Harcèlement scolaire : la nécessité d’un “meilleur accompagnement” des chefs d’établissement
Le député Erwan Balanant a remis le 13 octobre son rapport sur le harcèlement scolaire, rédigé dans le cadre d’une mission confiée par l’ancien Premier ministre, Édouard Philippe, en novembre 2019. Si il y fait le constat des efforts déployés par le ministère de l’Éducation nationale depuis plusieurs années pour lutter contre le harcèlement scolaire, il relève cependant que le système éducatif demeure “en proie à de nombreux maux propices au développement” de ce type de situation.
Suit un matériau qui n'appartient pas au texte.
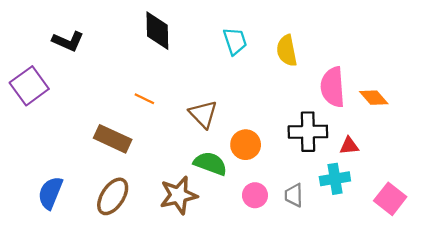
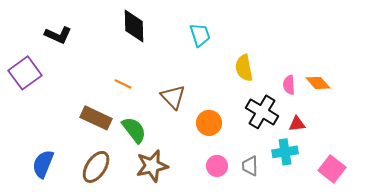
yellow semicircle: (287, 51) -> (244, 68), moved
pink semicircle: (333, 87) -> (289, 85), moved, size x0.6
black cross: (308, 132) -> (262, 112), turned 32
green semicircle: (210, 163) -> (134, 130), moved, turned 32

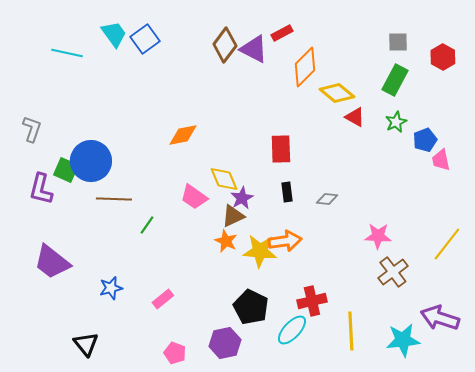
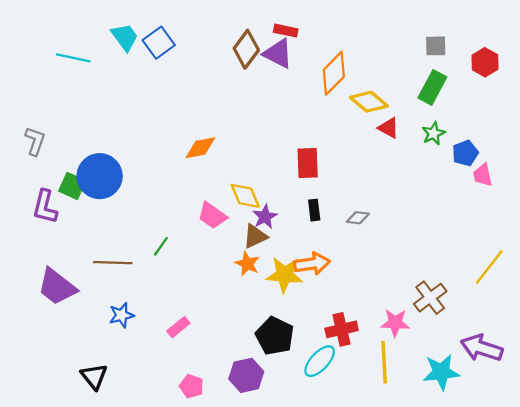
red rectangle: (282, 33) -> (286, 31), moved, turned 40
brown line: (114, 199) -> (113, 263), moved
pink star: (378, 236) -> (395, 323), moved

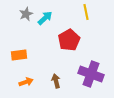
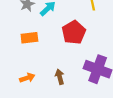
orange rectangle: (19, 55) -> (29, 38), moved

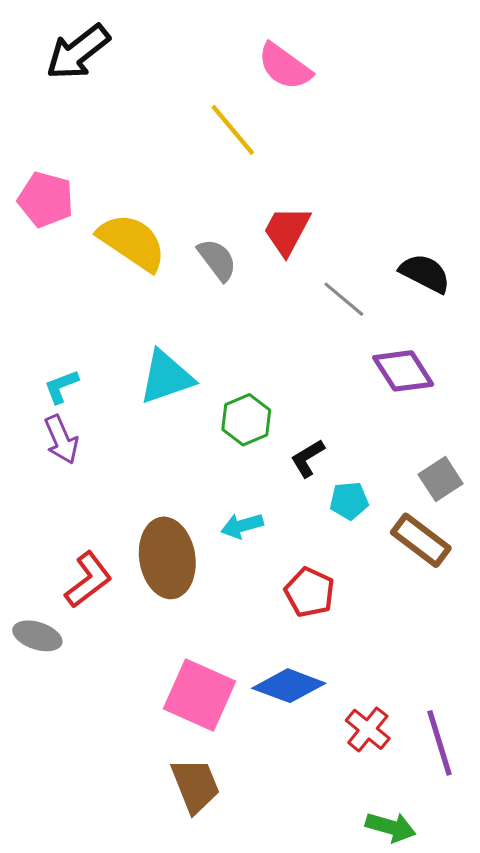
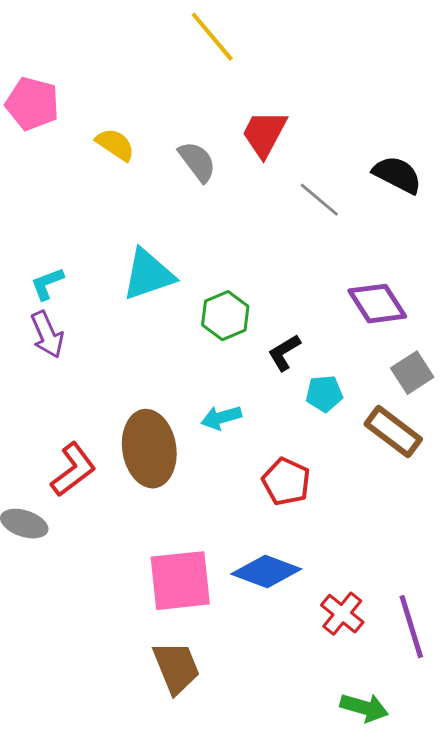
yellow semicircle: (132, 242) -> (115, 145), size x0.6
purple diamond: (403, 371) -> (377, 304), moved
pink square: (199, 695) -> (180, 581), turned -30

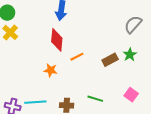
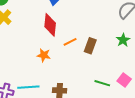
brown rectangle: (110, 60) -> (90, 46), moved, turned -42
green line: (95, 99) -> (102, 83), moved

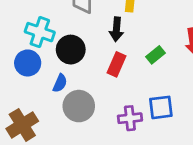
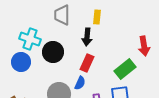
green rectangle: (155, 55) -> (125, 69), moved, size x1.5
blue semicircle: (60, 83) -> (80, 83), moved

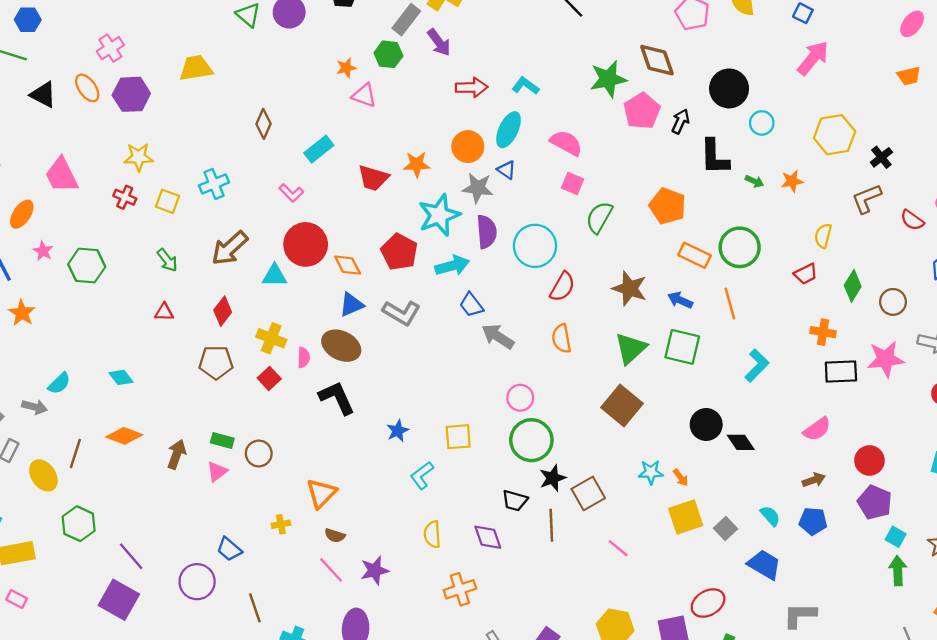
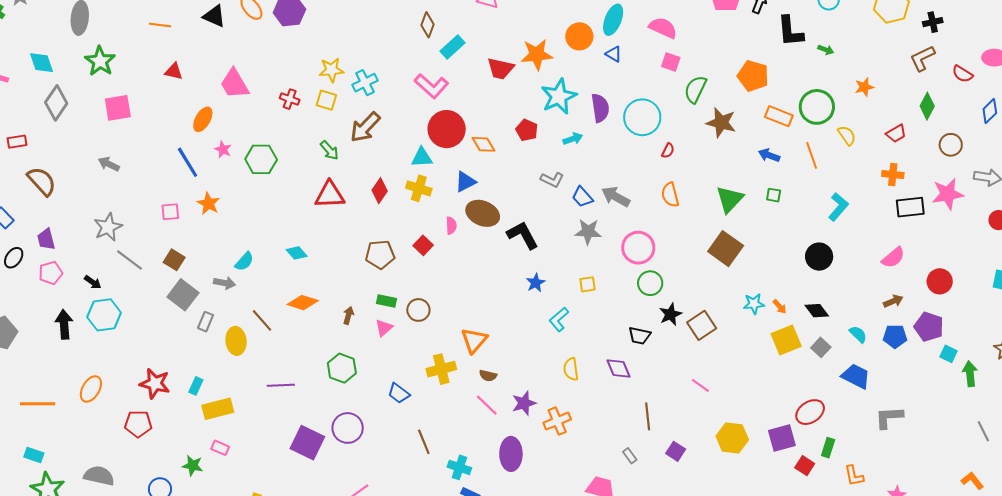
brown diamond: (263, 124) -> (427, 25), moved
yellow star: (139, 157) -> (331, 70), moved
black cross: (881, 157) -> (933, 22), turned 30
orange star: (417, 164) -> (537, 55), size x1.4
orange star: (792, 181) -> (864, 87), moved
gray star: (478, 188) -> (588, 232), moved
pink L-shape: (291, 193) -> (431, 86), size x1.6
yellow semicircle: (823, 236) -> (847, 135), moved, turned 135
brown arrow: (230, 248) -> (365, 127), moved
red pentagon: (399, 252) -> (527, 130), size x0.7
cyan arrow: (452, 266) -> (573, 139), size x0.7
red trapezoid: (806, 274) -> (896, 133), moved
green diamond: (853, 286) -> (927, 106), moved
red semicircle: (562, 287) -> (668, 151), size x0.6
brown star: (630, 288) -> (721, 123), moved
blue triangle: (351, 305) -> (465, 182), moved
blue trapezoid: (471, 305) -> (582, 197), moved
red triangle: (164, 312) -> (330, 195), size x1.8
gray L-shape: (402, 313) -> (552, 180), moved, size x0.7
yellow cross: (271, 338) -> (419, 188), moved
green square: (682, 347) -> (774, 195), size x0.5
brown pentagon: (216, 362) -> (380, 254), moved
black L-shape: (337, 398) -> (523, 235), moved
pink circle: (520, 398) -> (638, 248), size x1.4
black circle: (706, 425) -> (819, 257), moved
yellow square: (458, 437) -> (588, 284), size x0.7
green circle: (531, 440) -> (650, 283), size x0.7
black diamond: (741, 442) -> (817, 311), moved
brown line: (75, 454) -> (262, 320), turned -55
brown arrow: (177, 454) -> (348, 315), size x0.7
yellow ellipse: (43, 475) -> (236, 341), turned 32
purple pentagon: (875, 502) -> (929, 327), moved
green hexagon: (79, 524) -> (342, 368), moved
yellow cross: (281, 524) -> (441, 369), size x1.8
brown line: (551, 525) -> (648, 416), moved
cyan square: (896, 537) -> (949, 354), moved
pink line: (618, 548) -> (700, 385), moved
purple line: (131, 556) -> (281, 385), moved, turned -48
purple circle: (197, 582) -> (348, 428), moved
orange cross: (460, 589) -> (557, 421), moved

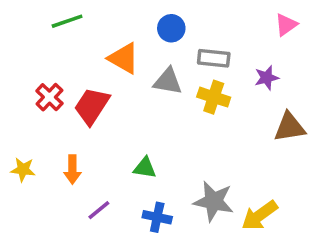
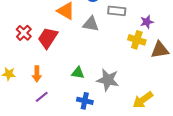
yellow cross: (214, 97) -> (137, 40), moved
gray star: (214, 201) -> (108, 80), moved
purple line: (99, 210) -> (42, 97), moved

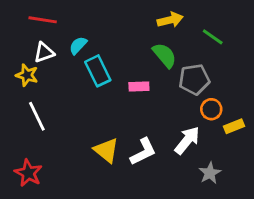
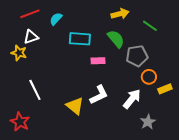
red line: (43, 20) -> (30, 14), turned -30
cyan semicircle: (78, 45) -> (56, 19), moved
cyan rectangle: (98, 71) -> (80, 39), moved, turned -60
white line: (37, 116) -> (35, 90), moved
white L-shape: (143, 152) -> (99, 95), moved

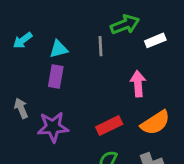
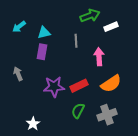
gray line: (100, 46) -> (76, 41), moved
purple star: (53, 127) -> (54, 87), moved

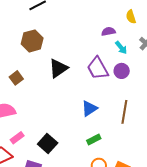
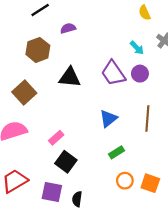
purple semicircle: (108, 31) -> (68, 28), moved
black triangle: (58, 68) -> (70, 77), turned 45
brown square: (16, 78) -> (24, 93), size x1.5
pink rectangle: (17, 138) -> (56, 138), moved

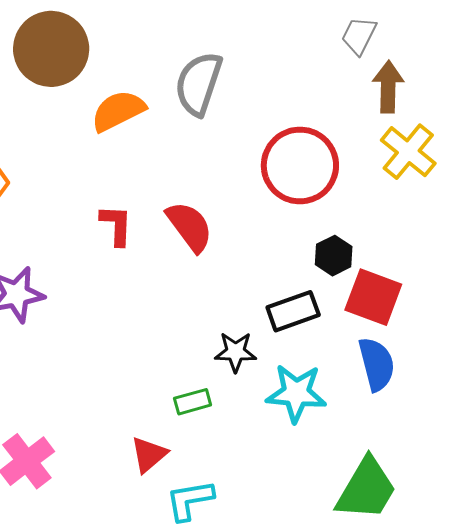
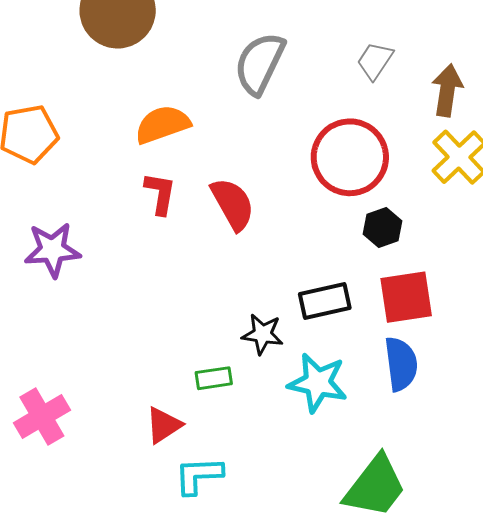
gray trapezoid: (359, 36) -> (375, 61), moved
orange semicircle: (118, 111) -> (163, 124), moved
black hexagon: (334, 256) -> (382, 227), moved
red square: (373, 297) -> (406, 297), turned -36

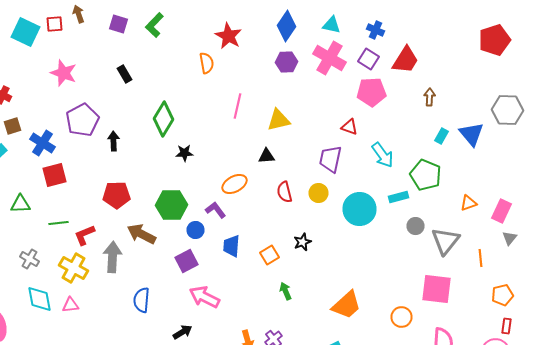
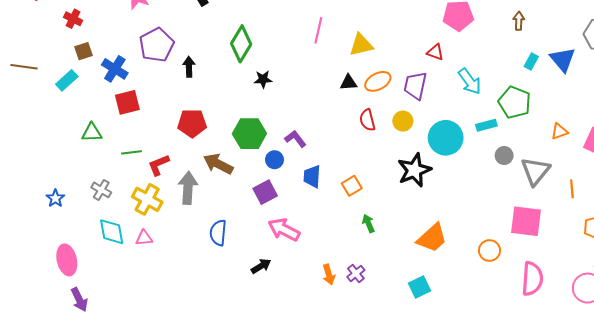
orange ellipse: (234, 184) -> (378, 81), moved
black star: (302, 242) -> (414, 170), moved, size x1.8

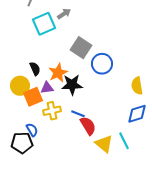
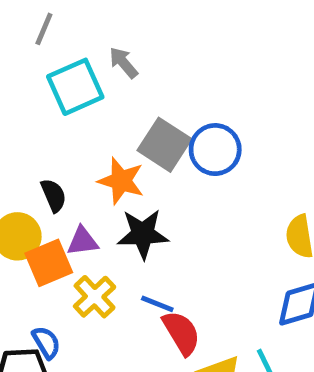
gray arrow: (64, 14) -> (124, 63), turned -96
blue circle: (102, 64) -> (215, 150), moved
orange star: (58, 73) -> (121, 181), moved, turned -30
yellow cross: (52, 111) -> (95, 297), turned -30

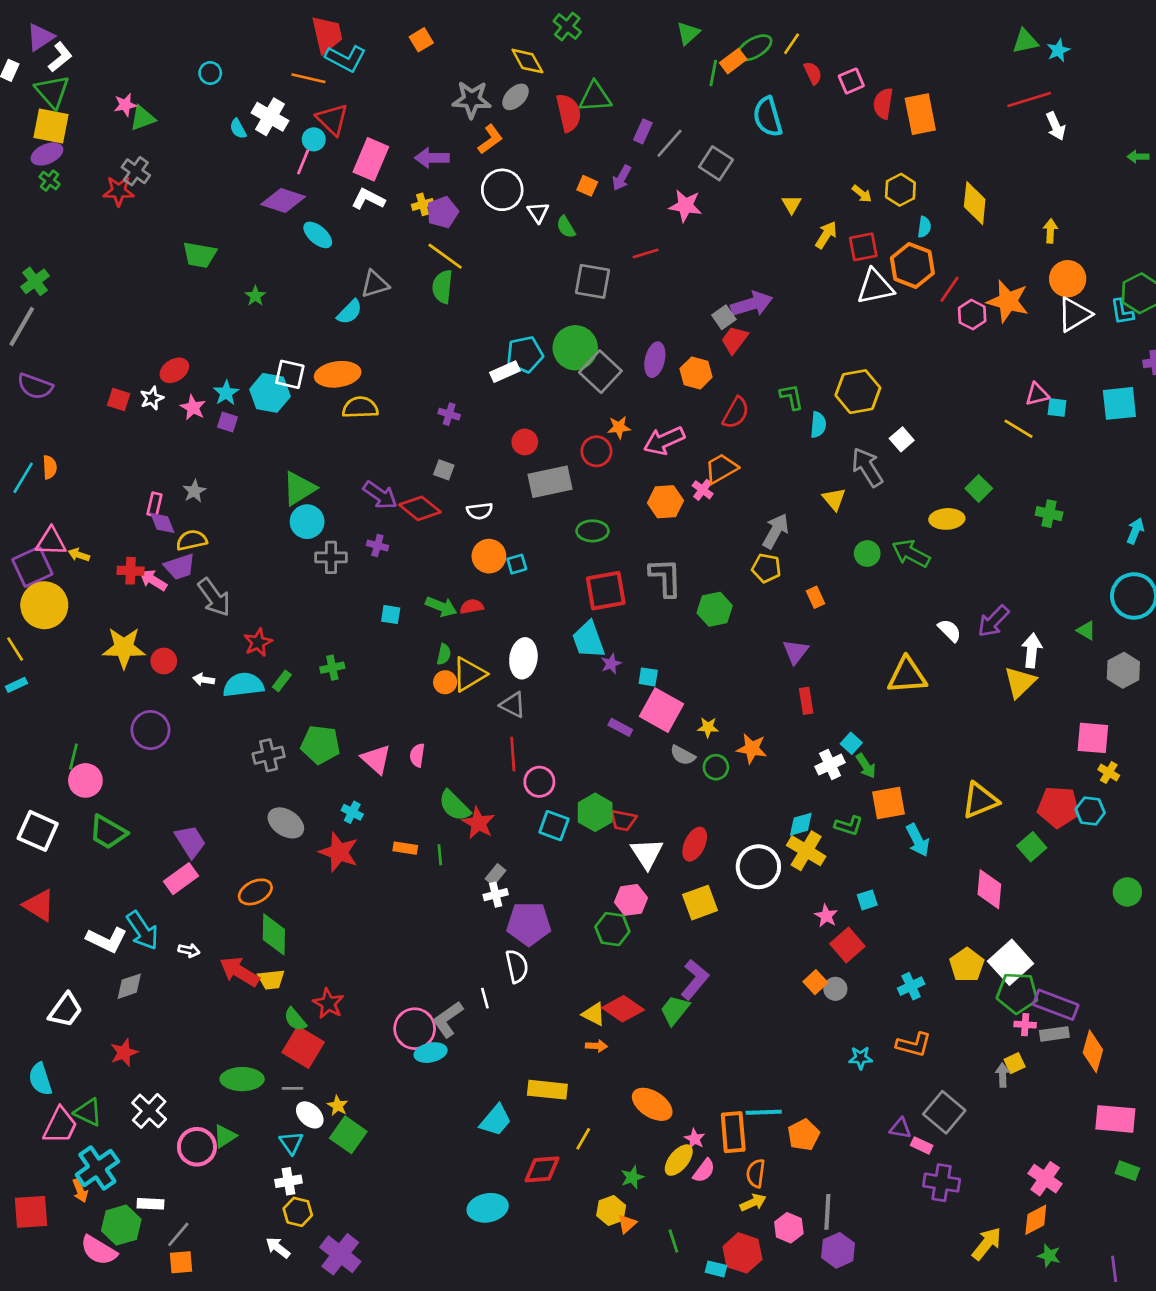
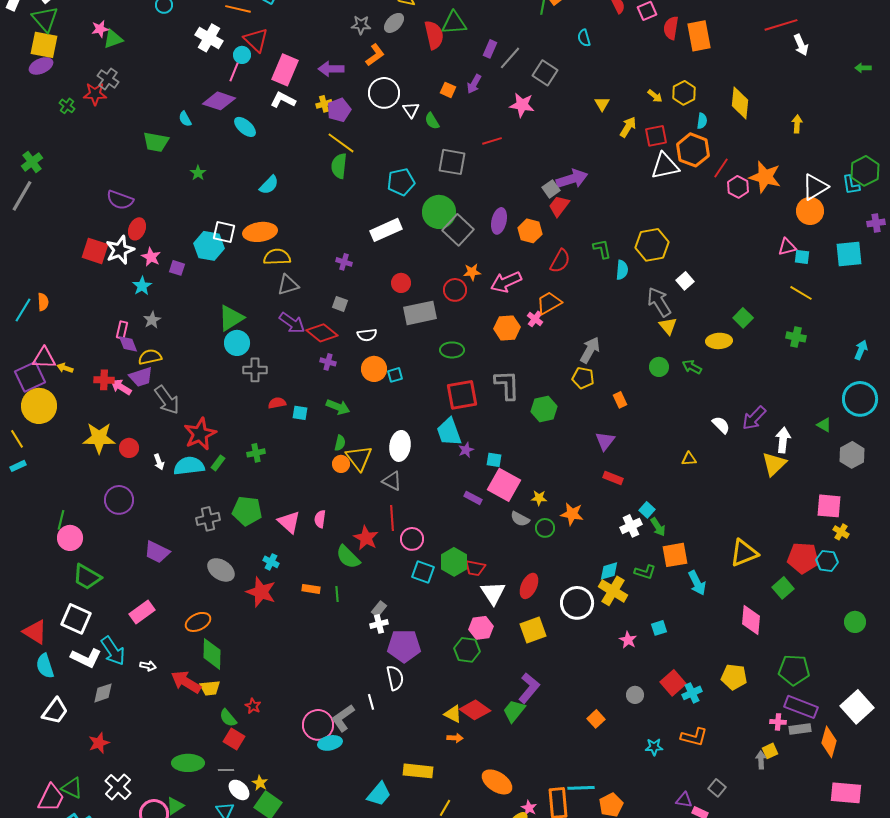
gray star: (472, 100) -> (361, 25), size x0.7
cyan semicircle: (768, 117) -> (584, 38), size x0.6
cyan semicircle: (238, 129) -> (185, 119), moved
green cross: (50, 181) -> (67, 106), moved
orange circle: (1068, 279) -> (810, 211), moved
gray triangle: (375, 284) -> (288, 285), moved
cyan pentagon: (525, 354) -> (401, 182), moved
red ellipse: (174, 370) -> (137, 229), turned -35
white rectangle: (505, 372) -> (386, 230), size x1.4
purple semicircle: (35, 386) -> (120, 200), moved
cyan star: (226, 393) -> (142, 286), moved
white star: (152, 398) -> (120, 250), size x1.6
red square: (119, 400) -> (95, 251), size x1.5
yellow line: (1019, 429) -> (801, 293), moved
yellow triangle: (834, 499) -> (668, 326), moved
purple cross: (377, 546) -> (328, 362), moved
green arrow: (911, 553) -> (692, 367), size x0.7
red semicircle: (472, 607) -> (277, 403), moved
red star: (258, 642) -> (200, 434), size x1.5
yellow triangle: (469, 674) -> (359, 458), turned -36
yellow triangle: (907, 676) -> (689, 459), size x0.5
white arrow: (204, 680) -> (159, 462), turned -119
red rectangle: (806, 701) -> (613, 478), turned -60
red star: (478, 823) -> (366, 538), moved
white square: (38, 831) -> (76, 619), moved
purple trapezoid: (190, 842) -> (157, 552), moved, turned 148
red square: (847, 945) -> (673, 683), moved
white square: (1011, 962) -> (857, 707), moved
yellow pentagon: (967, 965) -> (734, 677), turned -30
orange square: (815, 982) -> (596, 719), moved
green pentagon: (1017, 993) -> (794, 670), moved
red star: (328, 1003) -> (253, 706), size x0.7
red square: (303, 1047) -> (234, 739), size x0.7
cyan semicircle: (40, 1079) -> (45, 666), moved
gray square: (944, 1112) -> (717, 788), size x0.6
Son rapport propose ainsi 120 mesures pour lutter contre ce phénomène, dont certaines en direction des chefs d’établissement, pour lesquels il déplore le manque d’accompagnement pour faire face aux « lourdes responsabilités » qui leur incombent .
Parmi les préconisations, relevons notamment
- la mise à la disposition des chefs d’établissement des moyens supplémentaires pour commander les enquêtes relatives au climat scolaire et aux risques psychosociaux au sein de leur établissement,
- la diffusion d’une large campagne de communication pour véhiculer l’idée selon laquelle le bon établissement scolaire n’est pas l’établissement où le harcèlement n’existe pas, mais celui où il est détecté et pris en charge rapidement et efficacement, et de manière coordonnée par l’ensemble de l’équipe,
- l’établissement d’un bilan régulier des situations de harcèlement dans chaque établissement scolaire,
- l’instauration d’une réunion annuelle entre chef d’établissement et Dasen pour effectuer un suivi du projet pédagogique de l’établissement et décliner les orientations dédiées au climat scolaire et au harcèlement,
- le renforcement, en cas de poursuites judiciaires enclenchées, de la coopération entre les instances judiciaires et le personnel éducatif,
- l’encadrement plus strict des modalités matérielles de la tenue des conseils de discipline, notamment eu égard à leur calendrier, leurs horaires, leur durée et à l’âge des enfants entendus,
- l’augmentation du délai pendant lequel un avertissement est versé au dossier administratif de l’élève sanctionné, afin qu’il ne soit plus effacé à l’issue de l’année scolaire en cours, mais de la suivante, sur le modèle retenu pour l’effacement du blâme et de la mesure de responsabilisation,
- l’information de tous les personnels sur la responsabilité qu’ils font encourir à l’État en raison de leurs inaction ou actions inappropriées face à du harcèlement,
- l’augmentation du nombre de référents harcèlement, avec des moyens dédiés à leurs missions,
- la formation de tous les acteurs du milieu scolaire sur la prise en charge des situations et sur la communication auprès des familles,
- une formation dédiée au harcèlement au bénéfice de l’ensemble des adultes présents dans les établissements,
- le renforcement de la présence du personnel médical dans les établissements scolaires et leur inclusion systématique dans les protocoles de lutte contre le harcèlement scolaire…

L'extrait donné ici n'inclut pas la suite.